Quelques années plus tard, en 1752, puis en 1761 comme on l’a vu dans le litige avec Antoine Berger, le moulin de La Terrasse et celui du Petit-Vimal sont affermés à deux beaux-frères, Antoine Mical et Antoine Reyrolle. La Terrasse a récupéré le matériel pour fonctionner, comme l’indique sa description :

Une fabrique à papier appellée de la Terrasse composée de batiment deux moulins [roues et systèmes de production attenants] à papier de cinq creux de pille chacun, garny de tout leur nécessaire, avec cuve [dans laquelle est mise la pâte à papier pour être transformée en feuilles], pourrissoir [lieu où les chiffons sont mouillés et mis à pourrir avant d’être découpés pour être placés sous les marteaux], dillissoir [pièce où l’on trie les chiffons], lissoir [lieu où le papier est lissé], étandoir [le séchoir à papier] et chaudière, deus petits jardins à horlait (?) plus autre petit jardin dépendant du Petit Vimal joignant.

Pour en revenir au litige avec Claude Artaud, je n’ai pas trouvé de suite dans les papiers des liasses d’archives explorées. Mais peut-être y a-t-il d’autres informations dans la liasse concernant Claude Artaud ?

Quant au moulin de La Terrasse, il quittera définitivement le patrimoine des Gourbeyre avant que Pierre ne cède sa place à Joseph son fils aîné. Ce dernier se séparera du Petit-Vimal en 1789, après avoir connu les mêmes déboires que son père, le fermier étant parti suite à faillite. Il léguera à ses enfants les moulins de Noirat seuls, avec leurs 7 roues.

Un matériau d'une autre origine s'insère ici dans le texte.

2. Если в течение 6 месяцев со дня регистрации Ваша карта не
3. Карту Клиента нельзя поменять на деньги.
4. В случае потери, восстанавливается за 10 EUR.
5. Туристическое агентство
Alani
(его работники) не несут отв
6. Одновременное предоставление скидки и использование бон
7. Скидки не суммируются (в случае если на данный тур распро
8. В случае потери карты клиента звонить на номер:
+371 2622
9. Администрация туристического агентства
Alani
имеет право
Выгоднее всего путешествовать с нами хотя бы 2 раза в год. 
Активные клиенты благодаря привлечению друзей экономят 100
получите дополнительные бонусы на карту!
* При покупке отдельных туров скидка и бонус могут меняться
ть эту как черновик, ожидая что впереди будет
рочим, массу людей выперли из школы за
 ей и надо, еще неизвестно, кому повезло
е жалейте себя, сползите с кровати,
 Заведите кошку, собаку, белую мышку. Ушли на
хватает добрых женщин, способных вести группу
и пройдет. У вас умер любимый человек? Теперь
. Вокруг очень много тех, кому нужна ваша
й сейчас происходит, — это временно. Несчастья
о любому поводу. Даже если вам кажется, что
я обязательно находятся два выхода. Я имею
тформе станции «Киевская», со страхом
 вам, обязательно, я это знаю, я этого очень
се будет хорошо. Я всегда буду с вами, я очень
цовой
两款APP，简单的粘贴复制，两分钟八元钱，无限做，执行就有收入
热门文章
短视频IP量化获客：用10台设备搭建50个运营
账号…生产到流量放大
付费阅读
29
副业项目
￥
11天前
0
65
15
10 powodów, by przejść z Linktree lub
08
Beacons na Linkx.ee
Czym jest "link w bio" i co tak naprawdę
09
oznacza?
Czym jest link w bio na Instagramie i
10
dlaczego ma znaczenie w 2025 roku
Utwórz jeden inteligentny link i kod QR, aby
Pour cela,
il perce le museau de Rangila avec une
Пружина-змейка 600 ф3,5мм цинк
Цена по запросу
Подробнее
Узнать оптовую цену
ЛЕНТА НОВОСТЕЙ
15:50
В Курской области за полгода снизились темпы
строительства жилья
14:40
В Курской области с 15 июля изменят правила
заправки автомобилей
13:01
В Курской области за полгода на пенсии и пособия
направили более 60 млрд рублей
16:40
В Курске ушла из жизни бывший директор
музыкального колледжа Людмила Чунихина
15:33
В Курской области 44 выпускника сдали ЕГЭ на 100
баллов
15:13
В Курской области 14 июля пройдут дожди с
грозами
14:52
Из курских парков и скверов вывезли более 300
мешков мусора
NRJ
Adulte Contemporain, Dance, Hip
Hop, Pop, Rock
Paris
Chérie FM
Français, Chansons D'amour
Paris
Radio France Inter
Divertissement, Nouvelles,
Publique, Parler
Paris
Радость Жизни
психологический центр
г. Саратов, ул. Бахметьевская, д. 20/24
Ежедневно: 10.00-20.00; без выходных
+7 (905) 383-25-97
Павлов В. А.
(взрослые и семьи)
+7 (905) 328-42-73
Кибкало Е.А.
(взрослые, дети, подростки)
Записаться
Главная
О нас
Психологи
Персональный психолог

4 thoughts on “Déménagement à la cloche de bois

  1. bonjour, vos articles sont toujours aussi intéressants ; en ce sens qu’ils sont très complémentaires des recherches généalogiques. Vos articles animent une généalogie ; et, apparemment, il y avait intérêt à suivre ses « comptes » de près !!!

    1. Bonjour Claude, il est vrai que la généalogie aide à comprendre qui sont les différents intervenants. Avez-vous déjà rencontré un Claude Artaud ? Pour ce qui concerne les comptes, j’ai trouvé plusieurs listes de prêts et emprunts des différents Gourbeyre croisés ici et là. Inexploitables ici, et j’avoue difficilement compréhensibles. Mais elles montrent le rôle de créanciers jouaient ces grands propriétaires, tant auprès de leurs proches qu’auprès d’autres marchands ou papetiers.